La compassion (suite 2)

Karuṇā ne peut être effective que si nous ressentons une véritable compassion pour les êtres qui souffrent et visualisons leurs souffrances. Nous pouvons comprendre à quel point les êtres méritent la pitié en imaginant la façon dont le Buddha a développé sa faculté spéciale de Mahākaruṇā. Le Paṭisambhidamagga précise que six compétences sont propres aux seuls buddhā : ❶ Indriyaparopariyattañāṇa (connaître pour chacun le degré de développement des cinq facultés menant à la libération saddhā, viriya, sati, samādhi et paññā) ❷ Āsayānusayañāṇa (voir quelles tendances cachées – anusayā kilesā  – sont susceptibles de se développer chez les êtres) ❸ Yamakapāṭihīrañāṇa (accomplir un double miracle) ❹ mahākaruṇāsamāpattiñāṇa (grande compassion) ❺ sabbaññutañāṇa (omniscience) ❻ anāvaraṇañaṇa (connaissance qui élimine les empêchements sur le chemin).

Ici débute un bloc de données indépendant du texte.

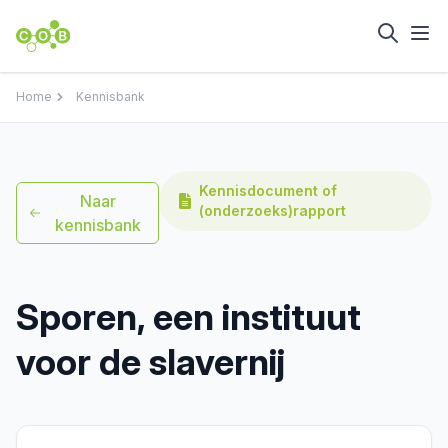
Home
Kennisbank
Kennisdocument of
Naar
(onderzoeks)rapport
kennisbank
Sporen, een instituut
voor de slavernij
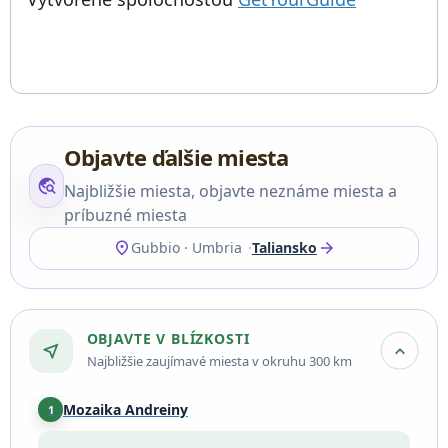
Objavte ďalšie miesta
travel_explore
Najbližšie miesta, objavte neznáme miesta a
príbuzné miesta
location_on
arrow_forward
Gubbio · Umbria
Taliansko
OBJAVTE V BLÍZKOSTI
near_me
expand_more
Najbližšie zaujímavé miesta v okruhu 300 km
Mozaika Andreiny
1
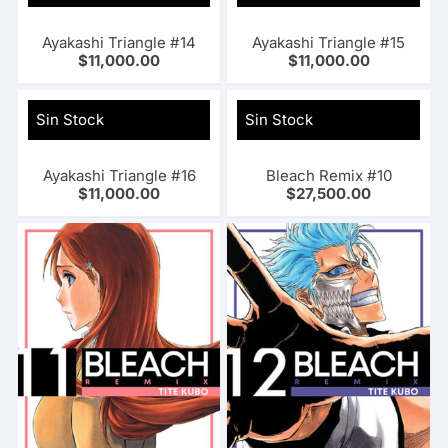
Ayakashi Triangle #14
Ayakashi Triangle #15
$
11,000.00
$
11,000.00
Sin Stock
Sin Stock
Ayakashi Triangle #16
Bleach Remix #10
$
11,000.00
$
27,500.00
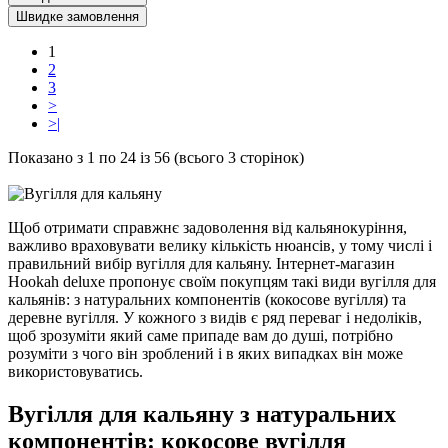
Швидке замовлення
1
2
3
>
>|
Показано з 1 по 24 із 56 (всього 3 сторінок)
Щоб отримати справжнє задоволення від кальянокуріння,
важливо враховувати велику кількість нюансів, у тому числі і
правильний вибір вугілля для кальяну. Інтернет-магазин
Hookah deluxe пропонує своїм покупцям такі види вугілля для
кальянів: з натуральних компонентів (кокосове вугілля) та
деревне вугілля. У кожного з видів є ряд переваг і недоліків,
щоб зрозуміти який саме припаде вам до душі, потрібно
розуміти з чого він зроблений і в яких випадках він може
використовуватись.
Вугілля для кальяну з натуральних
компонентів: кокосове вугілля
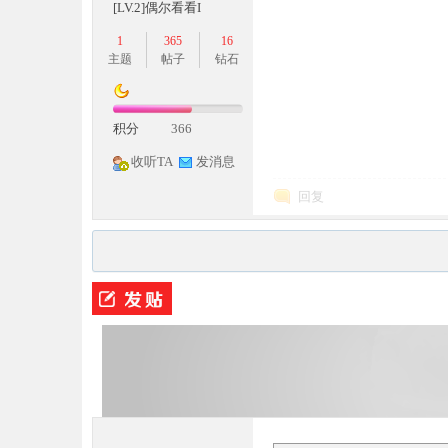
[LV.2]偶尔看看I
1
365
16
主题
帖子
钻石
积分
366
收听TA
发消息
M
回复
论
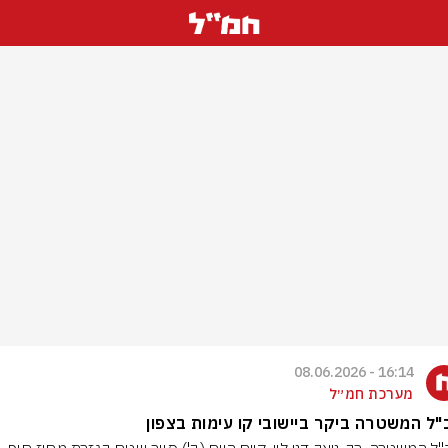
16:14 - 08.06.2026
מערכת חמ״ל
ל המשטרה ביקר ביישובי קו עימות בצפון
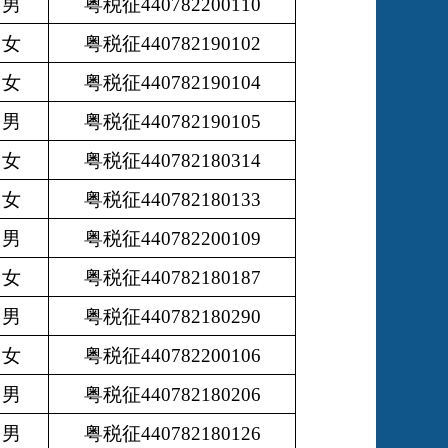
男
粤税征440782200110
女
粤税征440782190102
女
粤税征440782190104
男
粤税征440782190105
女
粤税征440782180314
女
粤税征440782180133
男
粤税征440782200109
女
粤税征440782180187
男
粤税征440782180290
女
粤税征440782200106
男
粤税征440782180206
男
粤税征440782180126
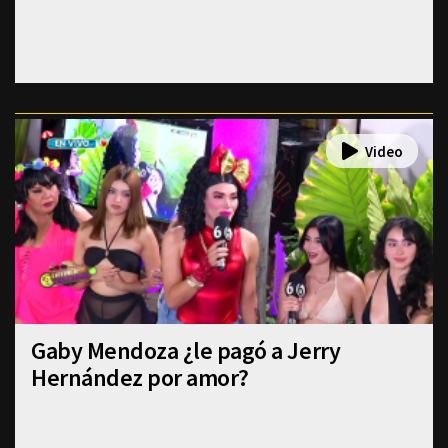
Gaby Mendoza ¿le pagó a Jerry
Hernández por amor?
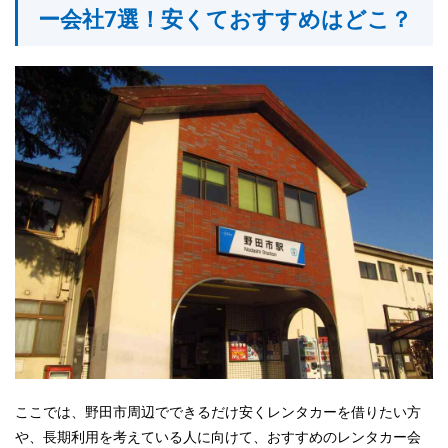
ー会社7選！安くておすすめはどこ？
ここでは、野田市周辺でできるだけ安くレンタカーを借りたい方
や、長期利用を考えている人に向けて、おすすめのレンタカー会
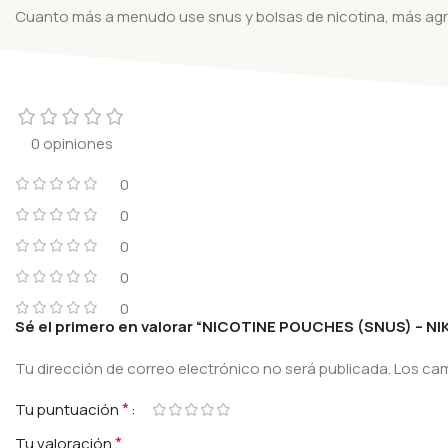
Cuanto más a menudo use snus y bolsas de nicotina, más agra
0 opiniones
0
0
0
0
0
Sé el primero en valorar “NICOTINE POUCHES (SNUS) – 
Tu dirección de correo electrónico no será publicada.
Los ca
*
Tu puntuación
*
Tu valoración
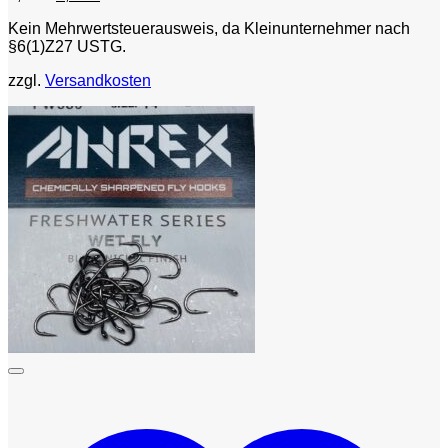
Preis
Preis
Kein Mehrwertsteuerausweis, da Kleinunternehmer nach
war:
ist:
§6(1)Z27 USTG.
4,90 €
4,50 €.
zzgl.
Versandkosten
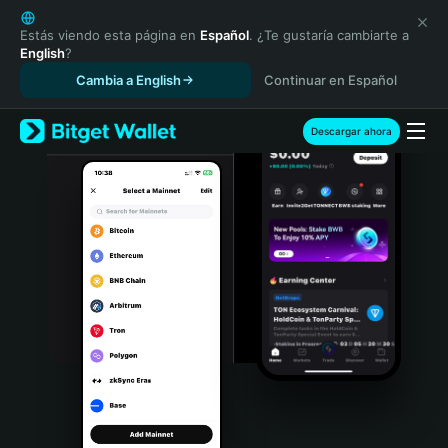
English
日本語
Estás viendo esta página en
Español
. ¿Te gustaría cambiarte a
English
?
Tiếng Việt
Cambia a English
Continuar en Español
Русский
Español (Latinoamérica)
Türkçe
Descargar ahora
Italiano
Français
Deutsch
简体中文
繁體中文
Português (Portugal)
Bahasa Indonesia
ภาษาไทย
हिन्दी
বাংলা
Español
Português (Brasil)
Español (Argentina)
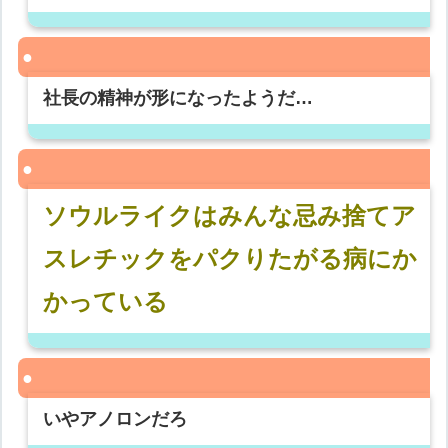
社長の精神が形になったようだ…
ソウルライクはみんな忌み捨てア
スレチックをパクりたがる病にか
かっている
いやアノロンだろ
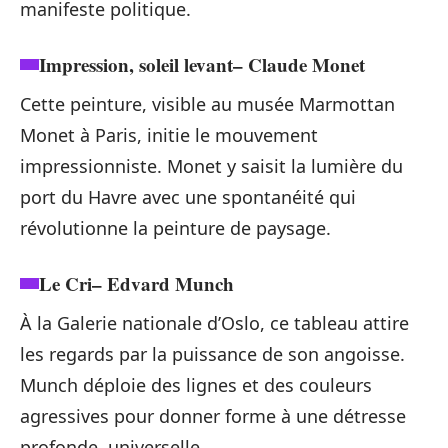
manifeste politique.
Impression, soleil levant
– Claude Monet
Cette peinture, visible au musée Marmottan
Monet à Paris, initie le mouvement
impressionniste. Monet y saisit la lumière du
port du Havre avec une spontanéité qui
révolutionne la peinture de paysage.
Le Cri
– Edvard Munch
À la Galerie nationale d’Oslo, ce tableau attire
les regards par la puissance de son angoisse.
Munch déploie des lignes et des couleurs
agressives pour donner forme à une détresse
profonde, universelle.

La plupart des gens ne perçoivent la misère chez les autres que lorsqu’elle devient vraiment évidente. S’ils sont plutôt heureux, ils penseront que les autres sont aussi heureux que lui voire plus heureux encore et ne penseront pas qu’ils méritent sa compassion. Cela témoigne d’un manque de compassion. Le Buddha à l’inverse a vu que les êtres devaient constamment s’inquiéter et lutter pour maintenir leurs agrégats. Les êtres ordinaires pensent qu’il est normal de devoir assurer sa subsistance et qu’il ne sert à rien de se plaindre. Mais pour les buddhā, la vie est une misère : le petit enfant dépend entièrement des autres, l’enfant doit aller à l’école, l’adulte doit travailler et si l’infortune le frappe ou si sa santé se détériore, il sera misérable. Toute leur vie, les êtres sont exposés au danger et, même s’ils y échappent, ils doivent finalement vieillir, tomber malades et mourir.

Les animaux ont dur à trouver nourriture ou abri. Ils n’ont pas de protection et certains ne sortent que la nuit. Les êtres des enfers et les petā sont constamment soumis à des visions, sons et odeurs horribles. Certains devā, les yakkhā, sont presque aussi misérables que les petā ou les vinipātikā. D’autres connaissent le bonheur mais, une fois leur bon kamma épuisé, ils meurent.

Le Buddha réalisa que nul ne pouvait mener ces êtres vers le nibbāna si ce n’est lui-même. Il a enseigné 45 ans à raison de 20 heures par jour, dormant très peu et sacrifiant son propre bonheur. Il enseigna encore à Subhadda sur son lit de mort. Nous pouvons rayonner karuṇā à l’instar du Buddha et ressentir de la révérence pour lui.

Le Buddha a vu que les êtres étaient menés inéluctablement vers la mort (upanīyati loko addhuvo) par les agrégats et étaient victimes de l’impermanence. Même s’ils le savent théoriquement pourtant, les êtres continuent d’imaginer qu’ils pourront maintenir leur jeunesse. De nouveaux phénomènes matériels et mentaux apparaissent constamment. Nous vieillissons lentement même si les signes du dépérissement ne deviennent très visibles que vers 50 ou 60 ans.

Nous nous aimons plus que tout autre et comme tous les autres, nous sommes soumis à saṅkhāra dukkha. Nous devrions donc ressentir de la compassion pour les autres et pratiquer vipassanā.